Le personnel de premier échelon a exprimé en termes assez précis ce que cela signifie pour lui, et cela se résume aux questions suivantes : cette personne sait-elle de quoi je suis responsable? Cette personne comprend-t-elle la situation dans laquelle je me trouve chaque jour? Est-ce que je respecte cette personne? Cette personne passe-t-elle du temps avec moi?

On entend de plus en plus parler du superviseur absent. On demande « où est votre superviseur? » Il est en réunion, il fait tout ce qu'il a à faire, ou peut-être ne le fait-il pas, mais toujours pour la bonne raison.

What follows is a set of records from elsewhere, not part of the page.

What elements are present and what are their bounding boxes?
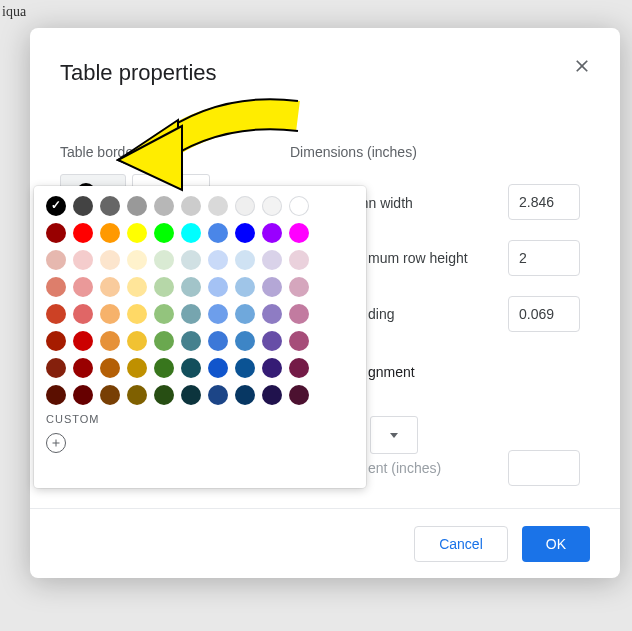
color-swatch[interactable] [73, 250, 93, 270]
color-swatch[interactable] [46, 277, 66, 297]
color-swatch[interactable] [289, 304, 309, 324]
color-swatch[interactable] [181, 304, 201, 324]
color-swatch[interactable] [46, 196, 66, 216]
color-swatch[interactable] [73, 304, 93, 324]
color-swatch[interactable] [73, 385, 93, 405]
color-swatch[interactable] [46, 385, 66, 405]
color-swatch[interactable] [235, 331, 255, 351]
chevron-down-icon [390, 433, 398, 438]
color-swatch[interactable] [208, 358, 228, 378]
color-swatch[interactable] [262, 358, 282, 378]
indent-input[interactable] [508, 450, 580, 486]
color-swatch[interactable] [208, 250, 228, 270]
close-button[interactable] [572, 56, 596, 80]
color-swatch[interactable] [262, 250, 282, 270]
color-swatch[interactable] [73, 331, 93, 351]
color-swatch[interactable] [127, 223, 147, 243]
background-document-text: iqua [2, 4, 26, 20]
color-swatch[interactable] [100, 331, 120, 351]
color-swatch[interactable] [100, 196, 120, 216]
color-swatch[interactable] [127, 196, 147, 216]
color-swatch[interactable] [46, 358, 66, 378]
color-swatch[interactable] [127, 250, 147, 270]
color-swatch[interactable] [181, 250, 201, 270]
color-swatch[interactable] [181, 196, 201, 216]
color-swatch[interactable] [154, 358, 174, 378]
color-swatch[interactable] [181, 331, 201, 351]
color-swatch[interactable] [127, 385, 147, 405]
indent-label: ent (inches) [368, 460, 441, 476]
color-swatch[interactable] [154, 277, 174, 297]
color-swatch[interactable] [262, 277, 282, 297]
color-swatch[interactable] [100, 358, 120, 378]
color-swatch[interactable] [289, 385, 309, 405]
color-swatch[interactable] [235, 196, 255, 216]
color-swatch[interactable] [235, 250, 255, 270]
color-swatch[interactable] [181, 385, 201, 405]
table-border-label: Table border [60, 144, 138, 160]
color-swatch[interactable] [73, 358, 93, 378]
ok-button[interactable]: OK [522, 526, 590, 562]
row-height-input[interactable] [508, 240, 580, 276]
color-swatch[interactable] [289, 250, 309, 270]
color-swatch-grid [46, 196, 354, 405]
color-swatch[interactable] [46, 250, 66, 270]
cell-padding-input[interactable] [508, 296, 580, 332]
cancel-button[interactable]: Cancel [414, 526, 508, 562]
color-picker-popup: CUSTOM [34, 186, 366, 488]
color-swatch[interactable] [127, 358, 147, 378]
color-swatch[interactable] [208, 331, 228, 351]
color-swatch[interactable] [235, 358, 255, 378]
color-swatch[interactable] [154, 304, 174, 324]
color-swatch[interactable] [100, 304, 120, 324]
color-swatch[interactable] [208, 196, 228, 216]
color-swatch[interactable] [235, 385, 255, 405]
color-swatch[interactable] [100, 250, 120, 270]
color-swatch[interactable] [127, 331, 147, 351]
color-swatch[interactable] [154, 331, 174, 351]
color-swatch[interactable] [262, 385, 282, 405]
color-swatch[interactable] [154, 223, 174, 243]
color-swatch[interactable] [154, 385, 174, 405]
color-swatch[interactable] [289, 331, 309, 351]
color-swatch[interactable] [289, 358, 309, 378]
color-swatch[interactable] [262, 196, 282, 216]
dialog-footer: Cancel OK [30, 508, 620, 578]
color-swatch[interactable] [73, 196, 93, 216]
color-swatch[interactable] [208, 277, 228, 297]
alignment-dropdown[interactable] [370, 416, 418, 454]
color-swatch[interactable] [100, 223, 120, 243]
color-swatch[interactable] [154, 250, 174, 270]
color-swatch[interactable] [73, 277, 93, 297]
color-swatch[interactable] [262, 331, 282, 351]
color-swatch[interactable] [127, 304, 147, 324]
color-swatch[interactable] [73, 223, 93, 243]
color-swatch[interactable] [262, 223, 282, 243]
color-swatch[interactable] [181, 358, 201, 378]
color-swatch[interactable] [235, 223, 255, 243]
color-swatch[interactable] [208, 304, 228, 324]
color-swatch[interactable] [46, 331, 66, 351]
color-swatch[interactable] [46, 223, 66, 243]
color-swatch[interactable] [235, 304, 255, 324]
color-swatch[interactable] [208, 223, 228, 243]
color-swatch[interactable] [208, 385, 228, 405]
color-swatch[interactable] [289, 196, 309, 216]
color-swatch[interactable] [262, 304, 282, 324]
color-swatch[interactable] [100, 385, 120, 405]
dialog-title: Table properties [60, 60, 590, 86]
color-swatch[interactable] [154, 196, 174, 216]
add-custom-color-button[interactable] [46, 433, 66, 453]
color-swatch[interactable] [46, 304, 66, 324]
color-swatch[interactable] [181, 277, 201, 297]
color-swatch[interactable] [289, 277, 309, 297]
min-row-height-label: mum row height [368, 250, 468, 266]
color-swatch[interactable] [181, 223, 201, 243]
color-swatch[interactable] [289, 223, 309, 243]
color-swatch[interactable] [235, 277, 255, 297]
color-swatch[interactable] [100, 277, 120, 297]
color-swatch[interactable] [127, 277, 147, 297]
close-icon [572, 56, 592, 76]
cell-padding-label: ding [368, 306, 394, 322]
column-width-input[interactable] [508, 184, 580, 220]
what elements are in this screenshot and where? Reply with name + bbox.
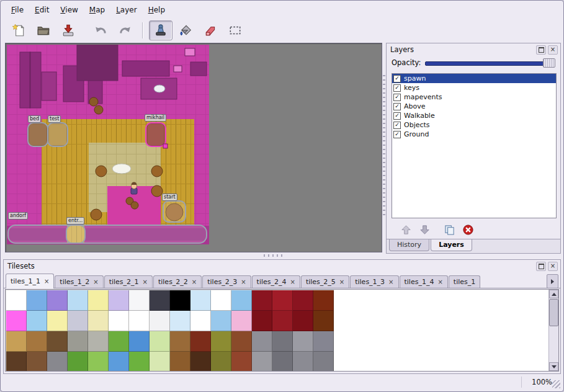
tileset-tab-tiles_2_5[interactable]: tiles_2_5 × xyxy=(301,275,349,288)
map-canvas[interactable]: bed test mikhail start andorf entr... xyxy=(5,43,382,252)
tileset-tile[interactable] xyxy=(88,331,109,352)
tileset-tile[interactable] xyxy=(150,290,170,311)
tileset-tile[interactable] xyxy=(252,311,272,331)
tileset-tile[interactable] xyxy=(6,331,27,352)
tab-close-icon[interactable]: × xyxy=(192,279,197,285)
tileset-tile[interactable] xyxy=(231,331,252,352)
tileset-tab-tiles_1_1[interactable]: tiles_1_1 × xyxy=(6,274,54,288)
eraser-button[interactable] xyxy=(199,20,222,40)
map-object-test[interactable] xyxy=(48,123,68,146)
layer-visibility-checkbox[interactable] xyxy=(393,131,401,138)
tileset-tile[interactable] xyxy=(190,290,211,311)
horizontal-splitter-handle[interactable] xyxy=(264,254,282,257)
tileset-tile[interactable] xyxy=(170,311,190,331)
tileset-tile[interactable] xyxy=(68,290,88,311)
layer-visibility-checkbox[interactable] xyxy=(393,75,401,82)
tileset-tab-tiles_2_4[interactable]: tiles_2_4 × xyxy=(252,275,300,288)
resize-grip[interactable] xyxy=(552,380,560,388)
vertical-splitter-handle[interactable] xyxy=(383,75,385,216)
tileset-tile[interactable] xyxy=(252,352,272,372)
tileset-tile[interactable] xyxy=(293,311,313,331)
tileset-tile[interactable] xyxy=(272,331,293,352)
tileset-tile[interactable] xyxy=(47,352,68,372)
delete-layer-button[interactable] xyxy=(460,222,476,237)
tileset-tile[interactable] xyxy=(68,352,88,372)
tileset-tile[interactable] xyxy=(88,290,109,311)
tab-close-icon[interactable]: × xyxy=(388,279,393,285)
tileset-tile[interactable] xyxy=(109,352,129,372)
tab-close-icon[interactable]: × xyxy=(290,279,295,285)
tileset-tile[interactable] xyxy=(170,290,190,311)
lower-layer-button[interactable] xyxy=(416,222,432,237)
scroll-up-button[interactable] xyxy=(549,290,558,298)
layer-row-ground[interactable]: Ground xyxy=(392,130,556,139)
menu-file[interactable]: File xyxy=(6,4,29,16)
map-object-mikhail-selected[interactable] xyxy=(146,123,166,146)
tab-scroll-right-button[interactable] xyxy=(547,274,558,288)
tileset-tile[interactable] xyxy=(252,331,272,352)
tileset-tile[interactable] xyxy=(211,352,231,372)
tileset-tab-tiles_2_2[interactable]: tiles_2_2 × xyxy=(153,275,202,288)
tileset-tile[interactable] xyxy=(129,311,150,331)
tileset-tile[interactable] xyxy=(129,290,150,311)
tileset-tile[interactable] xyxy=(293,331,313,352)
layer-visibility-checkbox[interactable] xyxy=(393,112,401,120)
tileset-tab-tiles_1_4[interactable]: tiles_1_4 × xyxy=(400,275,448,288)
layer-row-walkable[interactable]: Walkable xyxy=(392,111,556,120)
stamp-brush-button[interactable] xyxy=(149,20,172,40)
tileset-tile[interactable] xyxy=(313,311,334,331)
tileset-tab-tiles_2_3[interactable]: tiles_2_3 × xyxy=(202,275,251,288)
tileset-tile[interactable] xyxy=(170,331,190,352)
tileset-tile[interactable] xyxy=(68,331,88,352)
menu-view[interactable]: View xyxy=(55,4,83,16)
tab-layers[interactable]: Layers xyxy=(431,239,472,251)
duplicate-layer-button[interactable] xyxy=(441,222,457,237)
rect-select-button[interactable] xyxy=(223,20,247,40)
tileset-tab-tiles_1_3[interactable]: tiles_1_3 × xyxy=(350,275,398,288)
map-object-andorf-corridor[interactable] xyxy=(8,225,207,243)
tab-close-icon[interactable]: × xyxy=(437,279,442,285)
tileset-tab-tiles_1_2[interactable]: tiles_1_2 × xyxy=(55,275,103,288)
tileset-tile[interactable] xyxy=(293,290,313,311)
tileset-tile[interactable] xyxy=(47,311,68,331)
tileset-tile[interactable] xyxy=(293,352,313,372)
tileset-tile[interactable] xyxy=(190,352,211,372)
tab-history[interactable]: History xyxy=(389,239,429,251)
tileset-tile[interactable] xyxy=(68,311,88,331)
tileset-tile[interactable] xyxy=(272,311,293,331)
tileset-tile[interactable] xyxy=(170,352,190,372)
opacity-slider-handle[interactable] xyxy=(543,58,555,68)
layer-row-objects[interactable]: Objects xyxy=(392,120,556,130)
float-panel-button[interactable] xyxy=(536,262,546,271)
tileset-tile[interactable] xyxy=(109,290,129,311)
tileset-tile[interactable] xyxy=(27,311,47,331)
tileset-tile[interactable] xyxy=(150,311,170,331)
layer-visibility-checkbox[interactable] xyxy=(393,94,401,101)
tileset-tile[interactable] xyxy=(27,352,47,372)
bucket-fill-button[interactable] xyxy=(174,20,197,40)
menu-map[interactable]: Map xyxy=(84,4,110,16)
tileset-tile[interactable] xyxy=(129,331,150,352)
layer-row-keys[interactable]: keys xyxy=(392,83,556,92)
undo-button[interactable] xyxy=(89,20,112,40)
tileset-tile[interactable] xyxy=(252,290,272,311)
tab-close-icon[interactable]: × xyxy=(44,278,49,285)
tileset-tile[interactable] xyxy=(313,352,334,372)
tab-close-icon[interactable]: × xyxy=(339,279,344,285)
tileset-tile[interactable] xyxy=(150,331,170,352)
tileset-tile[interactable] xyxy=(190,311,211,331)
tileset-tile[interactable] xyxy=(313,290,334,311)
tileset-scrollbar[interactable] xyxy=(548,290,558,371)
tileset-tile[interactable] xyxy=(88,311,109,331)
selection-handle[interactable] xyxy=(163,144,168,148)
tab-close-icon[interactable]: × xyxy=(143,279,148,285)
tileset-view[interactable] xyxy=(5,289,559,372)
close-panel-button[interactable]: × xyxy=(548,45,558,55)
tileset-tile[interactable] xyxy=(109,331,129,352)
map-object-start[interactable] xyxy=(163,201,186,222)
layer-row-above[interactable]: Above xyxy=(392,102,556,111)
tileset-tile[interactable] xyxy=(272,352,293,372)
layer-row-mapevents[interactable]: mapevents xyxy=(392,92,556,102)
float-panel-button[interactable] xyxy=(536,45,546,55)
opacity-slider[interactable] xyxy=(425,58,555,67)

Le personnel de premier échelon veut des superviseurs qui soient plus présents, ils veulent passer plus de temps avec eux.

Je suis convaincu que la clé du succès - c'est-à-dire comment se hisser jusqu'au prochain échelon de réussite au sein du Service - dépendra en grande partie de notre habileté à choisir des superviseurs qui a) possèdent les qualités de chef voulues, b) sont eux-mêmes motivés, et c) ont le temps de se consacrer à leurs fonctions de supervision plutôt qu'à d'autres questions que nous sommes très susceptibles de leur soumettre. Commentaires de Brian Lang, directeur de district, Bureau de libération conditionnelle du district du Nord et de l'intérieur, région du Pacifique Après avoir pris connaissance des résultats du sondage, mon opinion était partagée. Ce sont surtout les différences régionales qui m'ont frappé et je soupçonne que le sondage m'a laissé sur ma faim de bien des façons.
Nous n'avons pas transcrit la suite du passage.